Abstract

It was recently found that the electric local-field effect (LFE) can lead to a strong coupling of atomic Bose-Einstein condensates (BECs) to off-resonant optical fields. We demonstrate that the magnetic LFE gives rise to a previously unexplored mechanism for coupling a (pseudo-) spinor BEC or fermion gas to microwaves (MWs). We present a theory for the magnetic LFE and find that it gives rise to a short-range attractive interaction between two components of the (pseudo) spinor, and a long-range interaction between them. The latter interaction, resulting from deformation of the magnetic field, is locally repulsive but globally attractive, in sharp contrast with its counterpart for the optical LFE, produced by phase modulation of the electric field.

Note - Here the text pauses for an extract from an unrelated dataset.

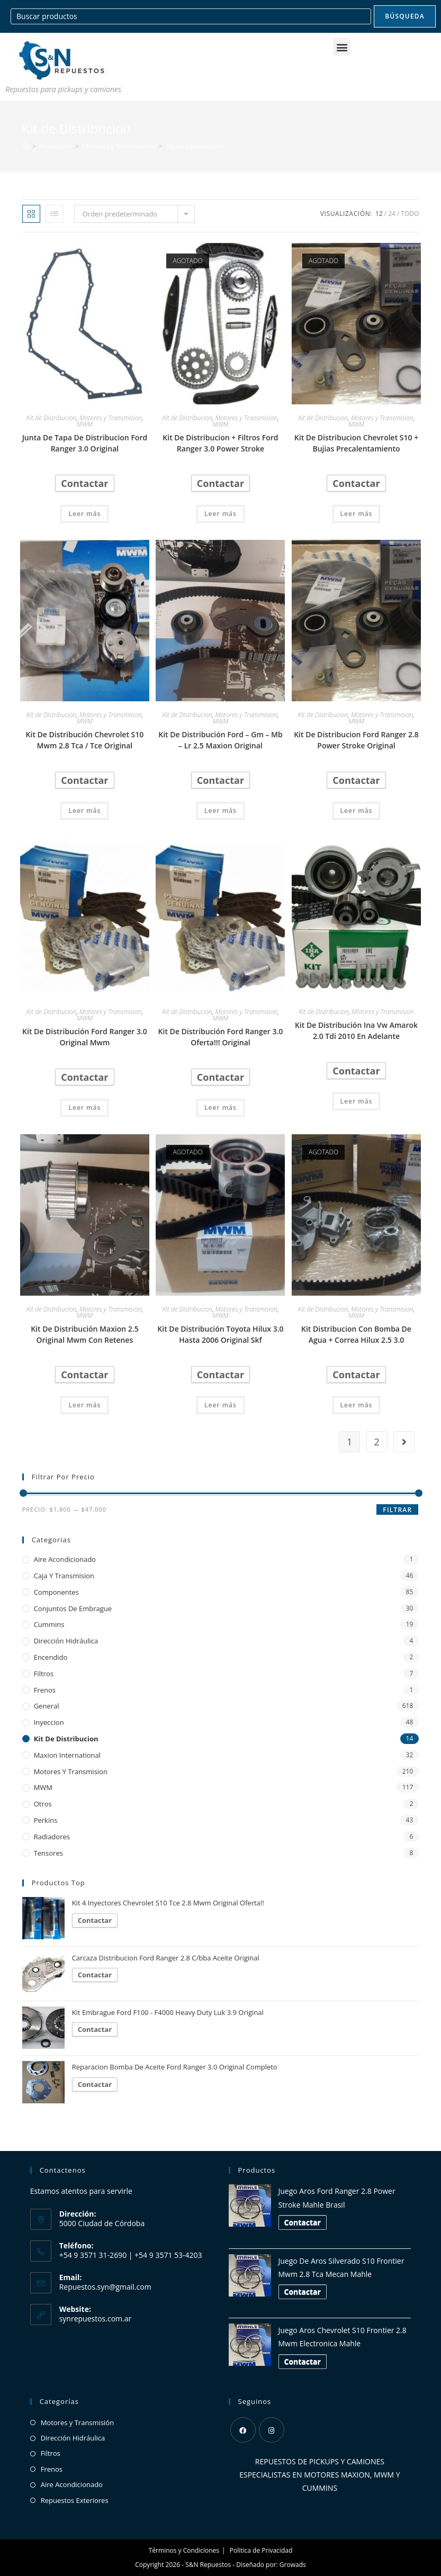 The image size is (441, 2576). Describe the element at coordinates (356, 443) in the screenshot. I see `Kit De Distribucion Chevrolet S10 + Bujias Precalentamiento` at that location.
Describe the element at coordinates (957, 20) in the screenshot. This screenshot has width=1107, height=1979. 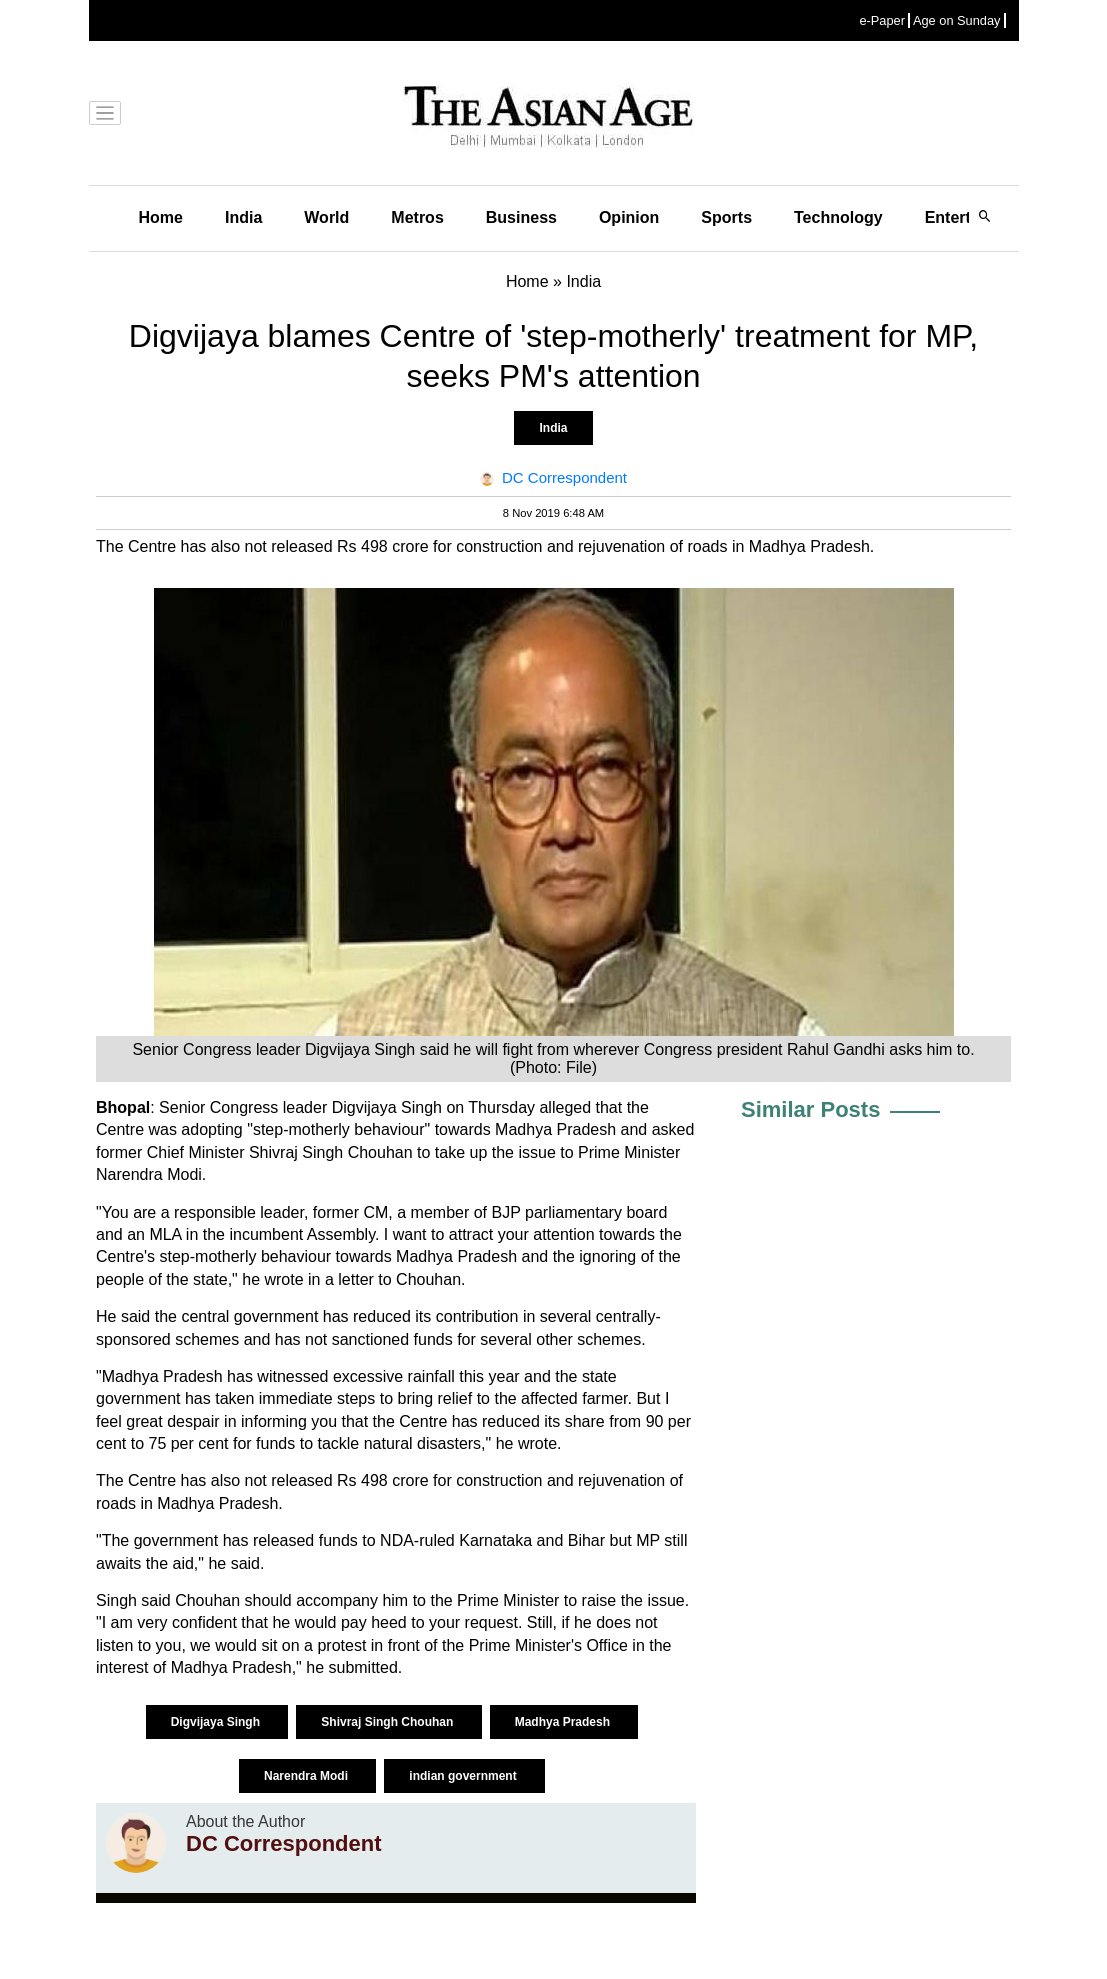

Our analytical results, confirmed by the numerical computations, show that the long-range interaction gives rise to modulational instability of the spatially uniform state, and it creates stable ground states in the form of hybrid matter-wave-microwave solitons (which seem like one-dimensional magnetic monopoles), with a size much smaller than the MW wavelength, even in the presence of arbitrarily strong contact intercomponent repulsion. The setting is somewhat similar to exciton-polaritonic condensates in semiconductor microcavities. The release of matter waves from the soliton may be used for the realization of an atom laser. The analysis also applies to molecular BECs with rotational states coupled by the electric MW field.